C’est la vie en communauté, des lits superposés. De la lessive à la main le soir, des chaussettes sur les sacs le lendemain. C’est des massages à l’arnica, de l’écriture de journal intime, une sieste express. C’est des odeurs, des douches, des rangements de sacs. Des discussions sur l’oreiller, des confidences. C’est des manques, de la nostalgie, des émotions, des coups de mou. Du réconfort, de l’écoute attentive. C’est des dortoirs, des ronfleurs et des boules quiès. Des nuits de plomb ou des sommeils légers. C’est des pensées sur l’avant, des réflexions sur le maintenant, des rêves sur l’après…
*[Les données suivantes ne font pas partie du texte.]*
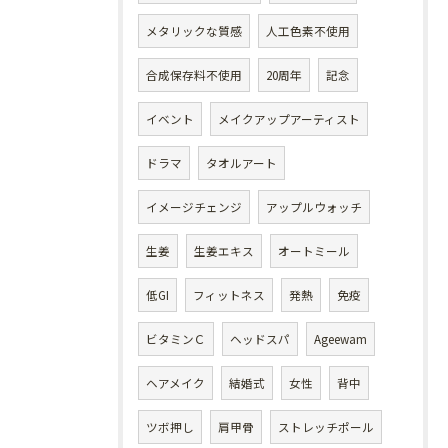
メタリックな質感
人工色素不使用
合成保存料不使用
20周年
記念
イベント
メイクアップアーティスト
ドラマ
タオルアート
イメージチェンジ
アップルウォッチ
生姜
生姜エキス
オートミール
低GI
フィットネス
発熱
免疫
ビタミンＣ
ヘッドスパ
Ageewam
ヘアメイク
結婚式
女性
背中
ツボ押し
肩甲骨
ストレッチポール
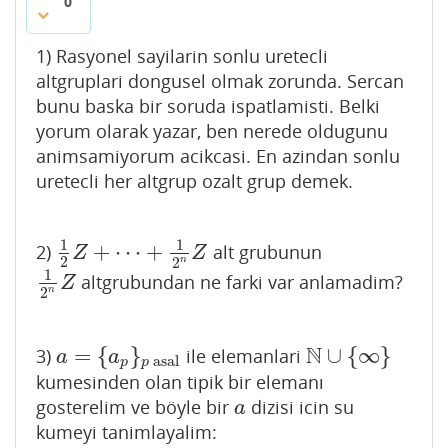
0
1) Rasyonel sayilarin sonlu uretecli
altgruplari dongusel olmak zorunda. Sercan
bunu baska bir soruda ispatlamisti. Belki
yorum olarak yazar, ben nerede oldugunu
animsamiyorum acikcasi. En azindan sonlu
uretecli her altgrup ozalt grup demek.
1
1
+
⋯
+
2)
alt grubunun
1
2
Z
+
⋯
+
1
2
n
Z
Z
Z
2
n
2
1
altgrubundan ne farki var anlamadim?
1
2
n
Z
Z
n
2
N
=
{
}
∪
{
∞
}
3)
ile elemanlari
a
=
{
a
p
}
p
asal
N
∪
{
∞
}
a
a
asal
p
p
kumesinden olan tipik bir elemanı
gosterelim ve böyle bir
dizisi icin su
a
a
kumeyi tanimlayalim:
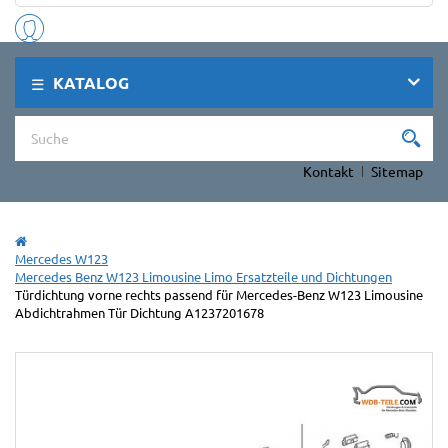
KATALOG
Kontakt
Sitemap
Mercedes W123
Mercedes Benz W123 Limousine Limo Ersatzteile und Dichtungen
Türdichtung vorne rechts passend für Mercedes-Benz W123 Limousine
Abdichtrahmen Tür Dichtung A1237201678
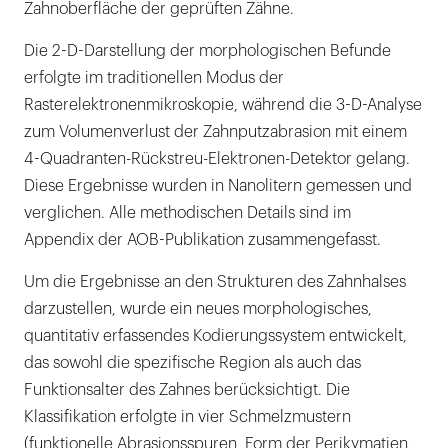
Zahnoberfläche der geprüften Zähne.
Die 2-D-Darstellung der morphologischen Befunde
erfolgte im traditionellen Modus der
Rasterelektronenmikroskopie, während die 3-D-Analyse
zum Volumenverlust der Zahnputzabrasion mit einem
4-Quadranten-Rückstreu-Elektronen-Detektor gelang.
Diese Ergebnisse wurden in Nanolitern gemessen und
verglichen. Alle methodischen Details sind im
Appendix der AOB-Publikation zusammengefasst.
Um die Ergebnisse an den Strukturen des Zahnhalses
darzustellen, wurde ein neues morphologisches,
quantitativ erfassendes Kodierungssystem entwickelt,
das sowohl die spezifische Region als auch das
Funktionsalter des Zahnes berücksichtigt. Die
Klassifikation erfolgte in vier Schmelzmustern
(funktionelle Abrasionsspuren, Form der Perikymatien,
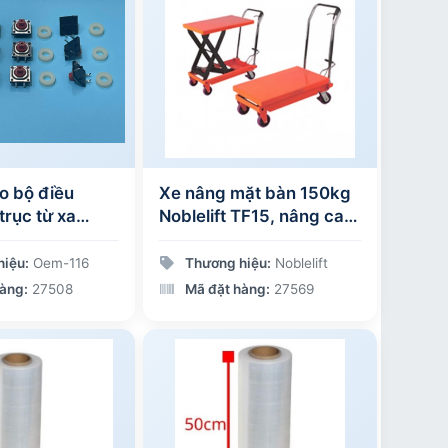
o bộ điều
Xe nâng mặt bàn 150kg
trục từ xa
Noblelift TF15, nâng cao
 F21-E1B
720mm
hiệu:
Oem-116
Thương hiệu:
Noblelift
àng:
27508
Mã đặt hàng:
27569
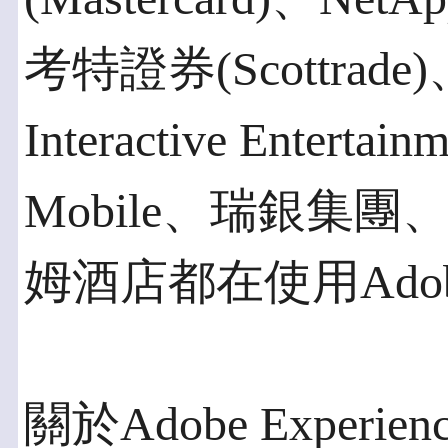
考特證券(Scottrad
Interactive Entertai
Mobile、瑞銀集團、Ve
姆酒店都在使用Adobe M
關於Adobe Experienc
Sous mes paupières, ça pétille, ça crépite. J’ouvre les yeux. Sous mes paupières, il y a encore beaucoup d’indicible, d’indescriptible…

«Si tivapa, tu sorapa»…

Tous les matins, j’ai pris ce chemin. Tous les matins, je me suis levée pour aller plus loin. J’ai vécu des bonheurs intenses. Des éclats de joie, des plaisir simples démesurés. Je me sentais voler, j’étais guidée. Je me sentais heureuse. J’étais vivante et tellement reconnaissante. Je me sentais emplie de lumière. Profondément calme dans cet état de bien-être. J’ai surmonté les obstacles, j’ai traversé les moments de doutes, j’ai supporté la douleur. Je me suis retrouvée.

Le 30 octobre 2022, 15h30, Santiago. Assise face à la cathédrale, je contemple mes chaussures. Je les admire. Heureuse, en larmes, entourée de mes fidèles compagnons. Les mots ne sortent plus. Je suis béate. Je ne réalise pas. Toutefois, dans ce brouillard émotionnel, une phrase me revient en tête: «Si tivapa, tu sorapa»… *

Je vous souhaite à vous aussi, des condensés sous vos paupières. Des éclats dans vos cœurs. Des pépites dans vos souvenirs. Allez-y, où que ce soit, et vous saurez… Savourez.

Bon chemin!

Manon Willemin


* Hommage à l’Alchimiste et à ses ardoises qui accompagnent les pèlerins sur la Voie du Puy-en-Velay. Une personnalité et un artiste qui accueille les marcheurs dans sa demeure atypique, dans son cocon un peu magique...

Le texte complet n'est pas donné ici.